I have several mentors who I look to for guidance and advice on how to live my best life and be my best self. I love these people dearly and I trust their opinions (because they actually have results that I want).
But this year, I’ve had to stop following most of them.
One mentor in particular especially. Not because she isn’t totally freaking amazing–she is.
I had to stop following her (and all the others) because I was starting to hear her voice in my head too much. I was starting to judge myself based on what I thought she’d say about what I was doing or not doing. Her priorities in life and business were starting to encroach on mine.
I was starting to live and create her life instead of my own.
I think we do that a lot with mentors and people we admire. We think they have it all figured out and so we should follow them or do whatever they do or whatever they tell us we should do.
The problem is, no matter how badass these mentors and coaches are, they’re still not YOU. And they never will be.
So they can give you advice and tell you how you should be living your life or what you should be focused on every day in your business, but even if all that advice and guidance is sound, it’s still not always going to be right for you.
Only YOU know what’s best for you.
That’s what I’ve started to realize this year, as I’ve removed the mentors and people I admire from my social feeds and email inbox.
I’m not gonna lie–these people definitely trigger me sometimes (in a good way). I can admit that.
But the bigger reason I had to take a step back from following mentors and being coached by other people is because I was starting to lose myself in them. I was starting to judge myself and compare myself way too much. I was constantly feeling like I was falling short.
And that ain’t healthy.
Before you freak out, I’m not knocking mentors or coaches. I am one myself. And I think the work I do and others do is really important.
But I also think it’s important for us to know ourselves and know what’s best for us, regardless of what a mentor or coach or someone we admire says should be.
That is the toughest part because it requires you to trust yourself. Like, massively trust yourself.
To trust yourself MORE than you trust the advice, guidance and opinions of your mentors, coaches and/or people who you admire. And that’s not easy to do.
Self-trust isn’t something we’re taught. Really, we’re taught the opposite.
We’re taught to seek out other people’s opinions or guidance. We’re taught to follow those who have what we want. We’re taught to do things the way other people are doing them.
And this programming from the outside world is causing you to lose faith in yourself and in what you know.
But the truth is, you actually can trust yourself.
You know way more than you think you do and way more than you give yourself credit for. All of the answers you need for everything are already inside you.
You must tap into your inner knowing and then learn to trust that more than you trust the voices and opinions and guidance on the outside. No matter how good it might be.
I’m not saying mentors or coaches are giving you bad advice–not at all (well, maybe some of them are, but most aren’t). I’m sure all the advice you’ve gotten is sound and if you followed it, you probably would get the results that you want.
But I just want you to be aware that the more you follow other people and the more you do what they tell you to do, the further you get from trusting yourself.

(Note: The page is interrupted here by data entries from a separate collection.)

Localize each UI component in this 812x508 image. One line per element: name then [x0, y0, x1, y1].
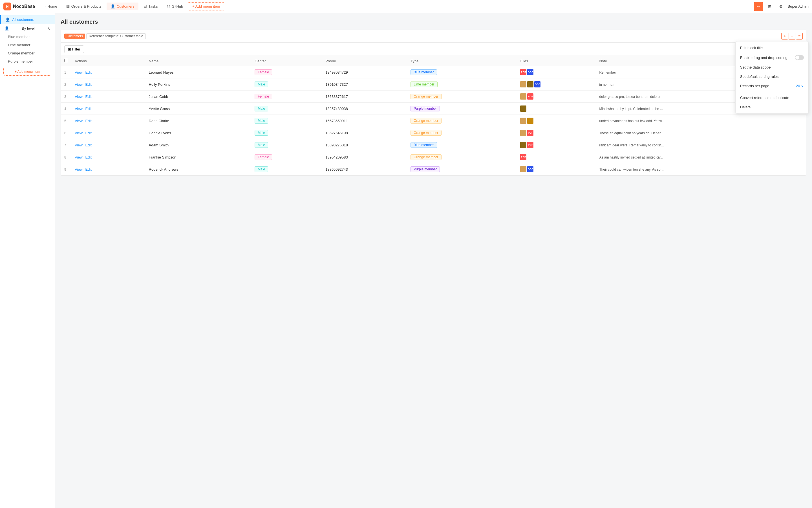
sidebar-add-menu-btn[interactable]: + Add menu item	[3, 68, 51, 76]
view-link[interactable]: View	[75, 107, 83, 111]
grid-view-btn[interactable]: ⊞	[765, 2, 774, 11]
image-file	[520, 166, 527, 172]
note-text: dolor graeco pro, te sea bonorum doloru.…	[599, 95, 662, 99]
pdf-icon: PDF	[527, 93, 533, 99]
row-phone: 13498034729	[322, 66, 407, 78]
ref-template-tag[interactable]: Reference template: Customer table	[86, 33, 146, 39]
customers-breadcrumb-tag[interactable]: Customers	[64, 34, 85, 39]
note-text: As am hastily invited settled at limited…	[599, 156, 663, 159]
customers-table: Actions Name Genter Phone Type Files Not…	[61, 56, 806, 175]
filter-button[interactable]: ⊞ Filter	[64, 45, 84, 53]
view-link[interactable]: View	[75, 94, 83, 99]
table-corner-icons: + + ≡	[781, 33, 803, 40]
nav-home[interactable]: ○ Home	[40, 3, 61, 10]
orders-icon: ▦	[66, 4, 70, 8]
add-col-icon[interactable]: +	[781, 33, 788, 40]
edit-link[interactable]: Edit	[85, 94, 92, 99]
edit-mode-btn[interactable]: ✏	[754, 2, 763, 11]
nav-orders[interactable]: ▦ Orders & Products	[62, 3, 105, 10]
view-link[interactable]: View	[75, 143, 83, 147]
dropdown-drag-drop-sorting[interactable]: Enable drag and drop sorting	[735, 52, 808, 62]
edit-link[interactable]: Edit	[85, 131, 92, 135]
row-phone: 18910347327	[322, 78, 407, 90]
row-phone: 13257489038	[322, 103, 407, 115]
dropdown-delete[interactable]: Delete	[735, 102, 808, 112]
col-actions: Actions	[71, 56, 145, 66]
row-files: PDF	[517, 139, 596, 151]
edit-link[interactable]: Edit	[85, 70, 92, 75]
edit-link[interactable]: Edit	[85, 155, 92, 159]
super-admin-label[interactable]: Super Admin	[788, 4, 809, 8]
dropdown-records-per-page[interactable]: Records per page 20 ∨	[735, 81, 808, 90]
nav-add-menu[interactable]: + Add menu item	[188, 2, 224, 10]
type-badge: Blue member	[410, 142, 437, 148]
type-badge: Purple member	[410, 166, 440, 172]
records-per-page-value[interactable]: 20 ∨	[796, 84, 804, 88]
edit-link[interactable]: Edit	[85, 107, 92, 111]
row-phone: 13527645198	[322, 127, 407, 139]
row-files: PDFDOC	[517, 66, 596, 78]
row-phone: 15673659911	[322, 115, 407, 127]
row-gender: Male	[251, 78, 322, 90]
edit-link[interactable]: Edit	[85, 119, 92, 123]
settings-btn[interactable]: ⚙	[776, 2, 785, 11]
row-actions: View Edit	[71, 115, 145, 127]
sidebar-by-level[interactable]: 👤 By level ∧	[0, 24, 55, 33]
view-link[interactable]: View	[75, 82, 83, 87]
add-row-icon[interactable]: +	[788, 33, 795, 40]
dropdown-convert-ref[interactable]: Convert reference to duplicate	[735, 93, 808, 102]
row-files: DOC	[517, 78, 596, 90]
sidebar-item-all-customers[interactable]: 👤 All customers	[0, 15, 55, 24]
top-navigation: N NocoBase ○ Home ▦ Orders & Products 👤 …	[0, 0, 812, 13]
dropdown-set-data-scope[interactable]: Set the data scope	[735, 62, 808, 72]
row-gender: Male	[251, 103, 322, 115]
select-all-checkbox[interactable]	[64, 59, 68, 62]
dropdown-default-sorting[interactable]: Set default sorting rules	[735, 72, 808, 81]
settings-block-icon[interactable]: ≡	[796, 33, 803, 40]
nav-github[interactable]: ⬡ GitHub	[163, 3, 187, 10]
main-content: All customers Customers Reference templa…	[55, 13, 812, 508]
drag-drop-toggle[interactable]	[795, 55, 804, 60]
row-name: Julian Cobb	[145, 90, 252, 103]
nav-tasks[interactable]: ☑ Tasks	[140, 3, 162, 10]
edit-link[interactable]: Edit	[85, 143, 92, 147]
row-phone: 18865092743	[322, 163, 407, 175]
by-level-icon: 👤	[4, 26, 9, 31]
sidebar-item-purple-member[interactable]: Purple member	[0, 57, 55, 66]
gender-badge: Female	[255, 154, 272, 160]
row-note: Their could can widen ten she any. As so…	[596, 163, 806, 175]
view-link[interactable]: View	[75, 155, 83, 159]
nav-customers[interactable]: 👤 Customers	[106, 3, 138, 10]
row-num: 6	[61, 127, 71, 139]
type-badge: Orange member	[410, 130, 441, 136]
file-icons-group	[520, 118, 592, 124]
dropdown-edit-block-title[interactable]: Edit block title	[735, 43, 808, 52]
file-icons-group: PDF	[520, 130, 592, 136]
view-link[interactable]: View	[75, 131, 83, 135]
row-num: 4	[61, 103, 71, 115]
note-text: in nor ham	[599, 83, 615, 87]
nav-right-actions: ✏ ⊞ ⚙ Super Admin	[754, 2, 809, 11]
col-type: Type	[407, 56, 517, 66]
sidebar-item-lime-member[interactable]: Lime member	[0, 41, 55, 49]
row-gender: Female	[251, 151, 322, 163]
view-link[interactable]: View	[75, 167, 83, 171]
row-type: Purple member	[407, 163, 517, 175]
view-link[interactable]: View	[75, 119, 83, 123]
row-name: Connie Lyons	[145, 127, 252, 139]
row-type: Purple member	[407, 103, 517, 115]
sidebar-all-customers-label: All customers	[12, 17, 34, 22]
logo[interactable]: N NocoBase	[3, 3, 35, 10]
table-row: 9 View Edit Roderick Andrews Male 188650…	[61, 163, 806, 175]
row-type: Orange member	[407, 127, 517, 139]
edit-link[interactable]: Edit	[85, 167, 92, 171]
row-gender: Male	[251, 127, 322, 139]
view-link[interactable]: View	[75, 70, 83, 75]
row-name: Frankie Simpson	[145, 151, 252, 163]
file-icons-group: DOC	[520, 166, 592, 172]
table-row: 2 View Edit Holly Perkins Male 189103473…	[61, 78, 806, 90]
sidebar-item-blue-member[interactable]: Blue member	[0, 33, 55, 41]
edit-link[interactable]: Edit	[85, 82, 92, 87]
row-phone: 18638372617	[322, 90, 407, 103]
sidebar-item-orange-member[interactable]: Orange member	[0, 49, 55, 57]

You don’t need a mentor or a coach to tell you what to do or how to do it. You already know this stuff. You’re just not listening to yourself.
You’re just not trusting yourself.
Yesterday I was supposed to spend time writing a freelance article that I’m working on. But I didn’t want to. I didn’t feel like it.
And then one of my mentors’ voices popped in my head, telling me that I needed to suck it up and do the work anyhow; telling me that how I feel doesn’t really matter, it’s all about whether or not I want the result, etc.
Normally I would listen to her voice and do it anyhow, but this time I decided to ignore it. I decided to stop thinking that her way of hustling and doing business was right for me.
I decided to think for myself and trust myself.
So I didn’t do the freelance article. I did what I wanted to do instead (which, sadly, was clean out and organize the fridge and pantry at my boyfriend’s house–I’m a nerd like that, ha!).
And I ended up receiving an unexpected payment while I was doing what I wanted to do. Basically, I got paid to have fun nerding out and organizing the fridge and pantry.
Weird, right?
Yet somehow in our desire to succeed and achieve our goals and dreams, we forget how things really work.
We buy into other people’s beliefs of what you should be doing every day or how you should be spending your time. We convince ourselves that if we just follow the step-by-step plan our mentors laid out for us we’ll become successful and then be able to do whatever we want.
We falsely believe that happiness and getting to spend our time doing whatever we want will come after we create the success and receive the money.
But the real truth is, it’s being happy and doing whatever you want that actually brings the success and the money because feeling good is the point and the path.
Which means if I had listened to my mentor’s voice in my head and forced myself to write the freelance article anyhow, not only wouldn’t I have received that unexpected payment, but I wouldn’t have felt very good either. And that won’t align me with the results I want anyhow.
The path to everything you desire is the feel-good path.
Always. Always. Always.
And only YOU know what feels good to you.
Which means it’s time to start trusting yourself MORE than you trust the voices and opinions of everyone else outside of you. It’s time to follow what feels good TO YOU.
Unless you’d rather live someone else’s life? The choice is always yours.